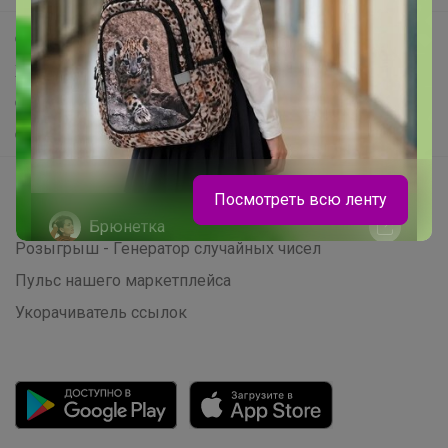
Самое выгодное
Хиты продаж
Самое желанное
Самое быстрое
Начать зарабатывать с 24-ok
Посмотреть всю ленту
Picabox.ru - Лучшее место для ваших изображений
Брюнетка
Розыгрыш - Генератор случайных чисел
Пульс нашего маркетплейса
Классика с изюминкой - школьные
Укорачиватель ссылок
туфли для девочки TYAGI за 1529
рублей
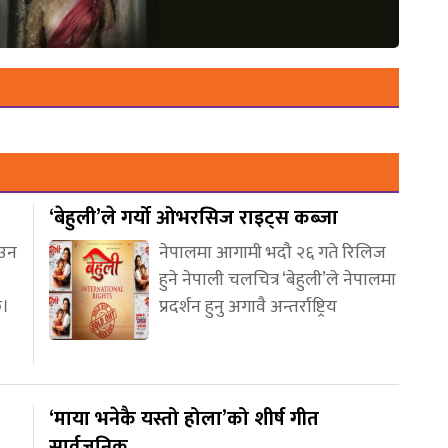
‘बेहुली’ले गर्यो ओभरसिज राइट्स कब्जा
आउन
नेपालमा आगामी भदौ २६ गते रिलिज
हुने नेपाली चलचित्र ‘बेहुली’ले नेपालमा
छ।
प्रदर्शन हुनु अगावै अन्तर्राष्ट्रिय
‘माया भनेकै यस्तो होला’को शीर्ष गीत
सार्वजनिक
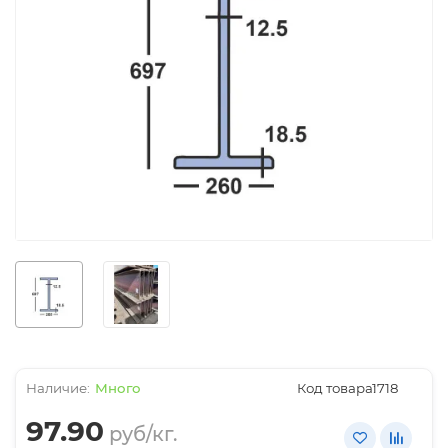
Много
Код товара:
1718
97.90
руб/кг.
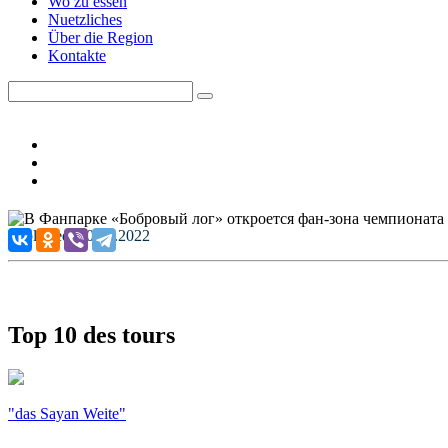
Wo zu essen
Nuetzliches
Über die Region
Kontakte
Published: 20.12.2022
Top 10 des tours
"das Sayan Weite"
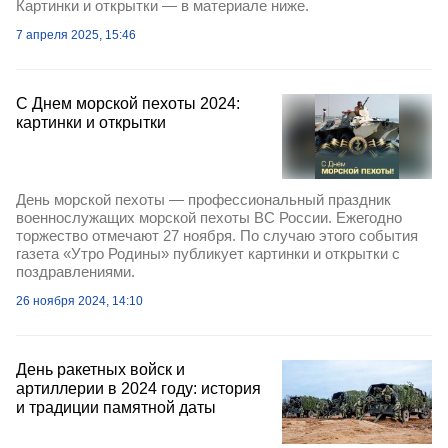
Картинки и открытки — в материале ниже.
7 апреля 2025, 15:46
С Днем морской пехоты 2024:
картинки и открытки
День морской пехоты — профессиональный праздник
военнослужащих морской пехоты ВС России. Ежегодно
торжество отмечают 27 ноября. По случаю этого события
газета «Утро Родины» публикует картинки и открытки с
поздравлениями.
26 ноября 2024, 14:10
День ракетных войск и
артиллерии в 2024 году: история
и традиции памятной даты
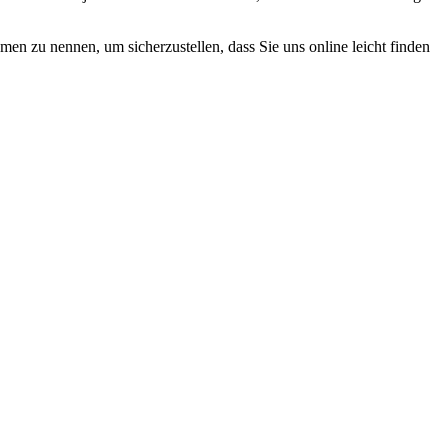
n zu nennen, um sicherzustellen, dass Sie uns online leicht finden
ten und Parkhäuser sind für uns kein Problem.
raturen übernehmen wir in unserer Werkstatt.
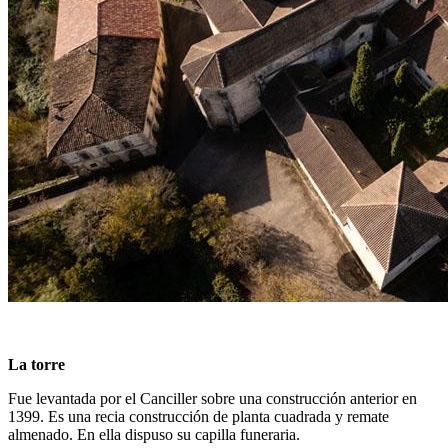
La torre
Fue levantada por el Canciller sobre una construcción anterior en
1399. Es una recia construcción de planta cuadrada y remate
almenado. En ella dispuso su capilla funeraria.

◆ ACTIVITY
Copy out exactly, without any pictures, the lines above that begin at the one with "День морской пехоты" and end at the last line of the listing.

◆ ANSWER SPACE
День морской пехоты — профессиональный праздник
военнослужащих морской пехоты ВС России. Ежегодно
торжество отмечают 27 ноября. По случаю этого события
газета «Утро Родины» публикует картинки и открытки с
поздравлениями.
26 ноября 2024, 14:10
День ракетных войск и
артиллерии в 2024 году: история
и традиции памятной даты
n zu nennen, um sicherzustellen, dass Sie uns online leicht finden
ten und Parkhäuser sind für uns kein Problem.
raturen übernehmen wir in unserer Werkstatt.
La torre
Fue levantada por el Canciller sobre una construcción anterior en
1399. Es una recia construcción de planta cuadrada y remate
almenado. En ella dispuso su capilla funeraria.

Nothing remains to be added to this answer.